I’ve been busy preparing for Christmas but not in the gift-buying sense. Rather, I’m starting to think about decorations and what I can use from the garden to bring the outdoors inside for the festive season.
From centrepieces full of texture for your Christmas table to foraged door wreaths, there’s plenty to be found in the garden or on country walks.
Evergreens, such as spruce and holly, are an obvious choice but do think about other plants that can add colour to handmade decorations. One of my favourites is eucalyptus, which I love for its blue tones and fragrance.
Seed heads, including alliums, poppies and teasel, should be safely gathered now and left to dry before any autumn wind or frost turns them soggy. Hang them somewhere dry, ready to use next month.
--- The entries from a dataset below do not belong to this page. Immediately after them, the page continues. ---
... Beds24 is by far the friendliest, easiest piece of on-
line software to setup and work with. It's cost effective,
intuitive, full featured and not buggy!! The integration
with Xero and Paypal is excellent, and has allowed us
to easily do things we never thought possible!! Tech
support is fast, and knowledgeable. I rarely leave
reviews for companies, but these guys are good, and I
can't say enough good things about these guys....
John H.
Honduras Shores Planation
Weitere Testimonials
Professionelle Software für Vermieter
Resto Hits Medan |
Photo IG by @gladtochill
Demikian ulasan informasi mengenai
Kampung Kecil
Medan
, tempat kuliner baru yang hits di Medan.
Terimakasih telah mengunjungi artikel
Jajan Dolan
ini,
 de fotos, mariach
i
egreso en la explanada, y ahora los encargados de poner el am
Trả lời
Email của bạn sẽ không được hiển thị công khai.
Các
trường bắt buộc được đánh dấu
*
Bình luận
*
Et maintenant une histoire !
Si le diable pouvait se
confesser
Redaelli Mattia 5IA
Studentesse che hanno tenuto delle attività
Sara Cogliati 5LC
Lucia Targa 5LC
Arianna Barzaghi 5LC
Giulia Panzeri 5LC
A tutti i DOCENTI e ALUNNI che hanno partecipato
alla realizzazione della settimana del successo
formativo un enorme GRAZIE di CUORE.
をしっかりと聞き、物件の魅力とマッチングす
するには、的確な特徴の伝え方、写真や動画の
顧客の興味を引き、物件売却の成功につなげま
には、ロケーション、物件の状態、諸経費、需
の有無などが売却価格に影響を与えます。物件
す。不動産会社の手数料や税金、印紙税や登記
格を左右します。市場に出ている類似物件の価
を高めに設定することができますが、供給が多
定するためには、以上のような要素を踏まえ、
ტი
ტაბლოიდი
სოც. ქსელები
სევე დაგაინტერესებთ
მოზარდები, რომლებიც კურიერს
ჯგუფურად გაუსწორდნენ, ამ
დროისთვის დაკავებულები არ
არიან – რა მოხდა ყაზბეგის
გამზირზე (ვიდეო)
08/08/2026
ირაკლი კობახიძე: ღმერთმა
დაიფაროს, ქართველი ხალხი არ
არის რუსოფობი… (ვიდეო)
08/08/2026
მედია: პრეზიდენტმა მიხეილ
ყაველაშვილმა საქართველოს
Keep an eye on berries too as hungry birds will soon strip a bush or tree. Holly is a seasonal favourite but pyracantha and sorbus will also add nature’s baubles to your display. Think about using shiny conkers, the white berries of snowberry or fir cones.
Get all important texture with lichen-coated twigs or soft moss – don’t gather this from the wild as it’s protected by law. Instead, hunt out moss in your lawn or garden borders.
The kitchen is also a source of inspiration with dried orange slices, tiny bundles of cinnamon sticks and hanging clove baubles adding colour and evocative scent.
I like to make a table decoration from bay leaves and other foliage, decorating it with seed heads, berries and other pieces from the garden. It can be softly lit with tea lights, either in the centre or set around it.
While Christmas may still be weeks away, now’s the time to start planning and making sure you have a festive season full of natural beauty.